Slipping outside our definitional comfort zone just a smidge, this amazing masterpiece from director David Fincher is the first and last word on the unsettling suspense delivered by two dedicated cops tracking a horrific serial killer. No massive action scenes (there is one foot chase). No blathering reveal — just a conversation in a car between two weary detectives and the man who will eventually one-up them. With no single scene or shot out of place, this will remain a benchmark of psychological terror for years to come.
I love Seven but don’t think I would rank it above many of the others.
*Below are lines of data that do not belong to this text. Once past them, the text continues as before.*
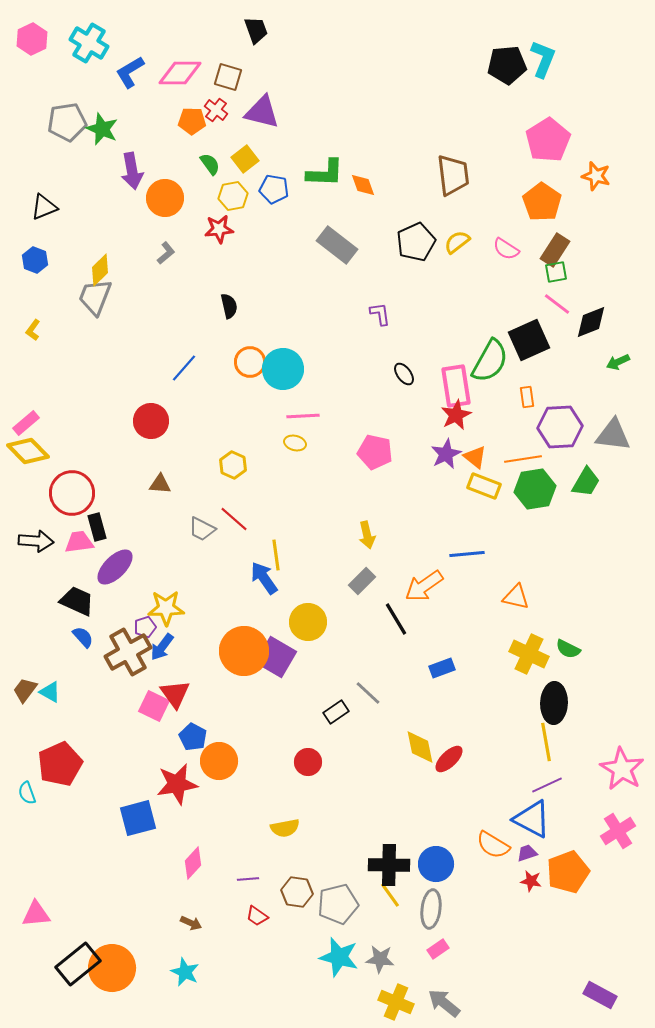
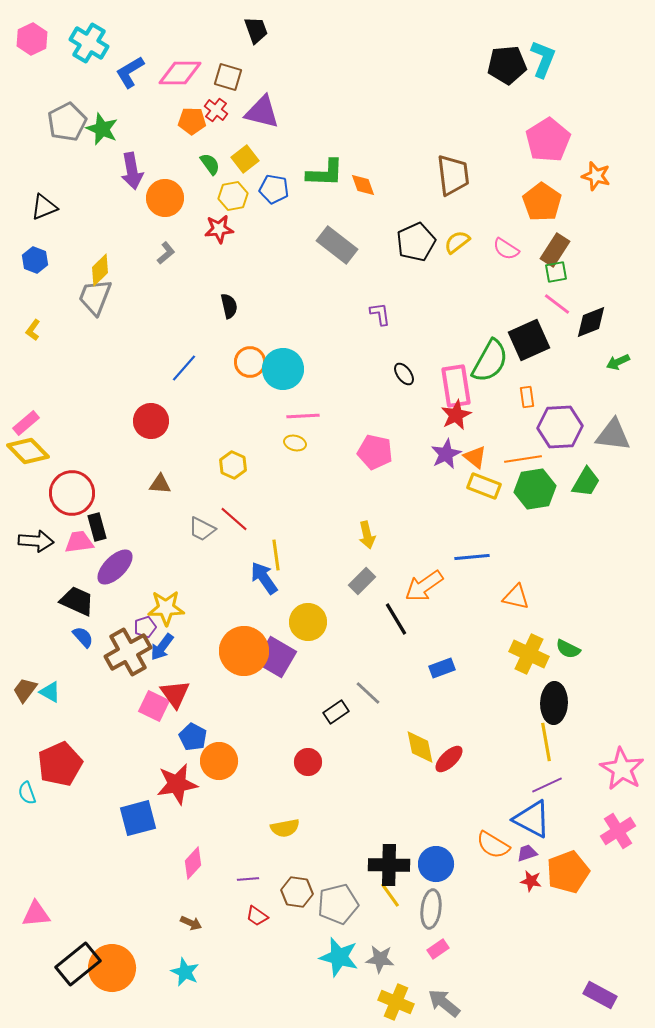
gray pentagon at (67, 122): rotated 18 degrees counterclockwise
blue line at (467, 554): moved 5 px right, 3 px down
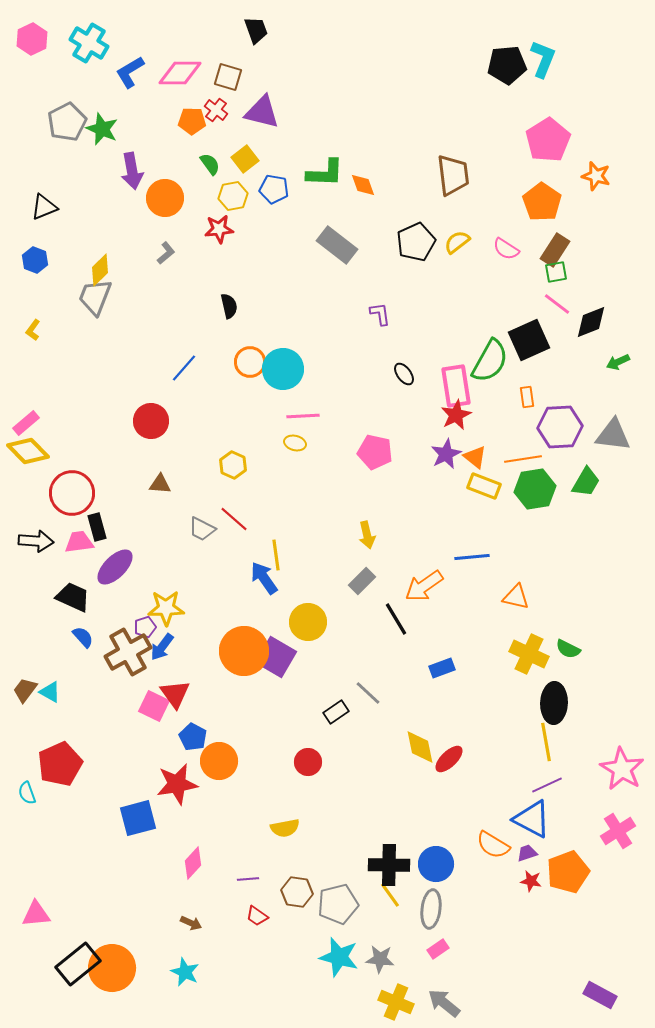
black trapezoid at (77, 601): moved 4 px left, 4 px up
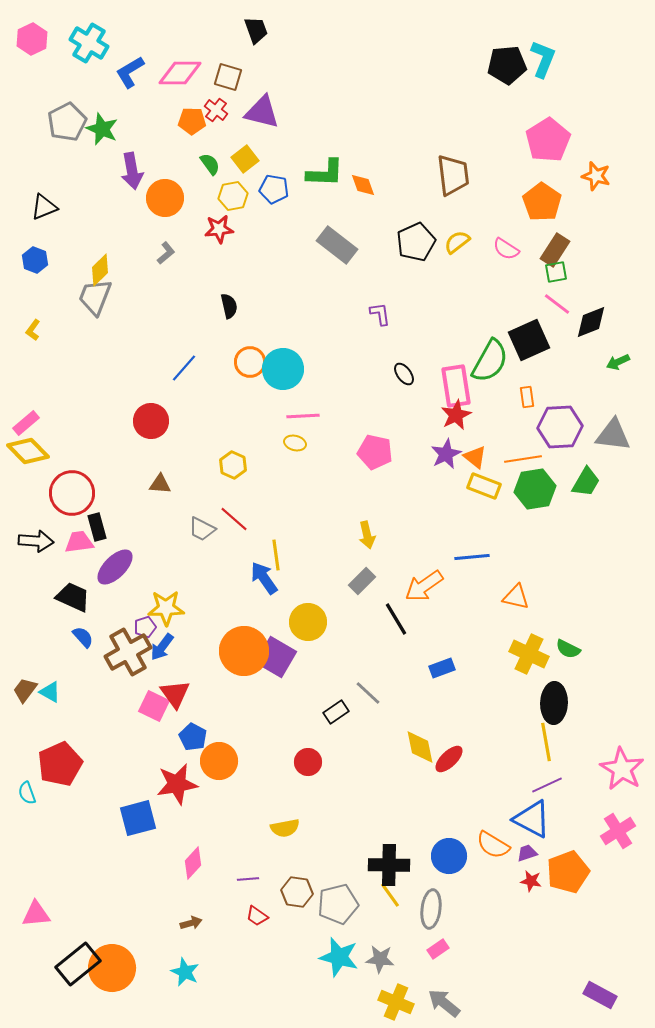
blue circle at (436, 864): moved 13 px right, 8 px up
brown arrow at (191, 923): rotated 40 degrees counterclockwise
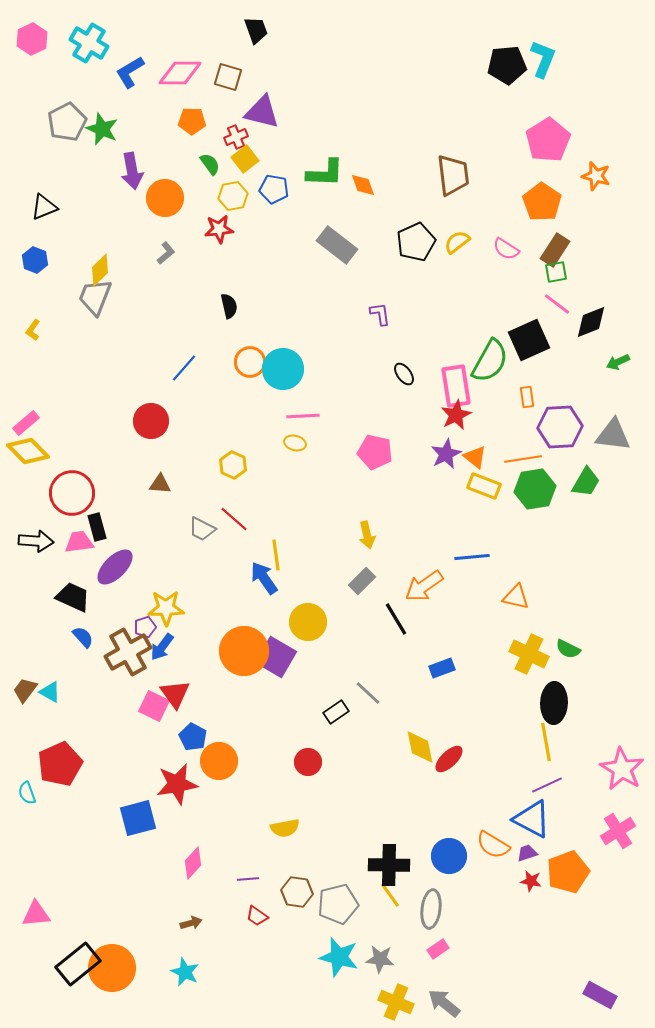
red cross at (216, 110): moved 20 px right, 27 px down; rotated 30 degrees clockwise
You must be trippin’ on some serious ‘shrooms to put Seven before Carnival of Souls,The Haunting,Repulsion,Psycho and Rosemary’s Baby.Sure,it was a great psychological thriller and one of the best in the genre (regardless of how overrated and overhyped it is),but it would never be nowhere as good as the films I named before,those films were crucial in the development of the genre and film in general,many directors from different film genres have borrowed from these films,and seven while still being a very original film,it came out long after the genre was already fully developed,so no matter how awesome that film is,putting it before Carnival,The Haunting,Repulsion,Psycho and Rosemary’s Baby is just crazy,I wouldn’t put it before Peeping Tom either,is not as good as Carnival of Souls,The Haunting,Repulsion,Psycho and Rosemary’s Baby,but it still was very important in the development of the psychological/horror/serial killer genre.
And Psycho came out in 1960,not ’61.It premiered on June 16 in NYC and September 8 in the rest of the country.
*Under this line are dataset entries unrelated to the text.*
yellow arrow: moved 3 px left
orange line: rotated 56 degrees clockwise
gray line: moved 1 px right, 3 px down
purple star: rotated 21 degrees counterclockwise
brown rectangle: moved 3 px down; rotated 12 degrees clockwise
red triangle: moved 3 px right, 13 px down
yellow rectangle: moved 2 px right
Also,having The Blair Witch Project in a list of “best psychological horror films ever made” immediately makes this list a joke.There’s nothing good or remarkable about it,specially for it’s hype,and it’s constantly praised for it’s “originality” and for starting the Found Footage style,when the film existed already many years prior to the release of The Bore Snore Project AKA The Blair Witch Project,and films like Cannibal Holocaust (1980),Manson Family Videos (1984) and 84C MoPic(1989) were the ones that actually started the style,specially Cannibal Holocaust which was the film who introduced the style and the film The Blair Witch Project rips off,covering it up by adding a different story..so,no,the Blair Witch Project didn’t introduce a style,it started a trend,a trend that has been infecting cinema ever since it’s release with follow ups copycats like the Paranormal Activity Franchise,Grave Encounters,REC 1 and 2 and its US “remake”,Quarantine,and the matter others in different film genres.